Wien Einen Tag vor Weihnachten hat die rechtspopulistische Freiheitliche Partei in Österreich den lange angekündigten Bericht ihrer Historikerkommission vorgelegt. Er soll ihre Vergangenheit als Sammelbecken ehemaliger Nationalsozialisten aufarbeiten – und belegen, dass sie inzwischen „eine Partei wie jede andere“ ist. „Man kann nicht behaupten, dass die FPÖ in ihrem Wesenskern durch nationalsozialistische Gedanken zusammengehalten wird und dieses Gedankengut bis heute die maßgebliche Quelle für ihre Politik ist“, sagte Mitautor Thomas Grischany.
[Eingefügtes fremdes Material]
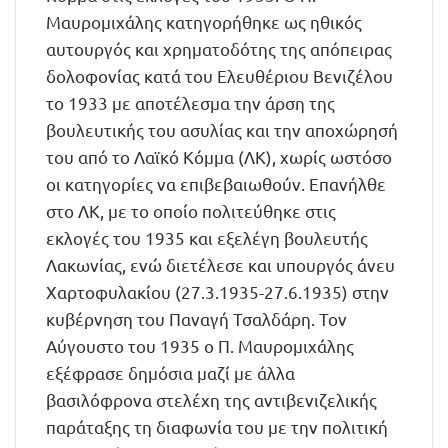
Μαυρομιχάλης κατηγορήθηκε ως ηθικός
αυτουργός και χρηματοδότης της απόπειρας
δολοφονίας κατά του Ελευθέριου Βενιζέλου
το 1933 με αποτέλεσμα την άρση της
βουλευτικής του ασυλίας και την αποχώρησή
του από το Λαϊκό Κόμμα (ΛΚ), χωρίς ωστόσο
οι κατηγορίες να επιβεβαιωθούν. Επανήλθε
στο ΛΚ, με το οποίο πολιτεύθηκε στις
εκλογές του 1935 και εξελέγη βουλευτής
Λακωνίας, ενώ διετέλεσε και υπουργός άνευ
Xαρτοφυλακίου (27.3.1935-27.6.1935) στην
κυβέρνηση του Παναγή Τσαλδάρη. Τον
Αύγουστο του 1935 ο Π. Μαυρομιχάλης
εξέφρασε δημόσια μαζί με άλλα
βασιλόφρονα στελέχη της αντιβενιζελικής
παράταξης τη διαφωνία του με την πολιτική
Der ehemalige Mitarbeiter des früheren Parteichefs Heinz-Christian Strache, mit dem die FPÖ nach der Ibiza-Affäre nichts mehr zu tun haben will, hat den 700-seitigen Bericht zusammen mit FPÖ-Generalsekretär Christian Hafenecker vorgestellt.
Dass die FPÖ nach dem Zweiten Weltkrieg zur Anlaufstelle für (frühere) Anhänger des Nazi-Regimes wurde, ist unbestritten. Nach eigenen Angaben hat sie rund eine Million ehemalige NSDAP-Mitglieder und deren Angehörige aufgenommen. Dass die Freiheitlichen gerade jetzt die Aufarbeitung mit der eigenen Vergangenheit veröffentlichen, erklärte Generalsekretär Hafenecker mit dem Wunsch des neuen Parteivorsitzenden Norbert Hofer, die Kontroverse darüber zu beenden. Nach der Ibiza-Affäre und dem Parteiausschluss von Strache versucht Hofer, rechtsextreme Mitglieder aus der Partei zu drängen. Intern werden sie beschönigend als „Narrensaum“ bezeichnet. Die sogenannten „Narren“ fallen immer wieder durch antisemitische und rassistische Äußerungen und Aktionen auf. Im Bericht behandelt der FPÖ-Generalsekretär persönlich 33 rechtsextreme „Einzelfälle“, nur gegen zwei seien die erhobenen Vorwürfe begründet gewesen und hätten einen Parteiausschluss nach sich gezogen.
Vorgelegt wird ein Sammelsurium unterschiedlicher Aspekte der Parteigeschichte. Obwohl Angehörige der schlagenden Burschenschaften heute mehr denn je die inhaltliche Ausrichtung der FPÖ bestimmen, wird das Thema lediglich in Form zweier allgemeiner Beiträge behandelt. Der unabhängige Historiker Michael Gehlen hatte nach einer Studie über die Burschenschaften schon vorher das Resumee gezogen, diese seien von einer „bis ins Neonazistische reichenden Gesinnung geprägt“.
Die Historikerkommission war eingesetzt worden, nachdem 2017 ein Liederbuch mit antisemitischen und rassistischen Texten der Burschenschaft des niederösterreichischen Landesvorsitzenden Udo Landbauer aufgetaucht war. Eine Gruppe parteinaher Historiker und bezahlter Experten war daraufhin beauftragt worden. Der ehemalige sozialdemokratische Stadtschulrat Kurt Scholz, der ebenfalls mitgearbeitet hatte, distanzierte sich im August von dem Bericht. Sein Beitrag dazu sei verkürzt und aus dem Zusammenhang gerissen dargestellt worden. Er forderte die ungekürzte Veröffentlichung.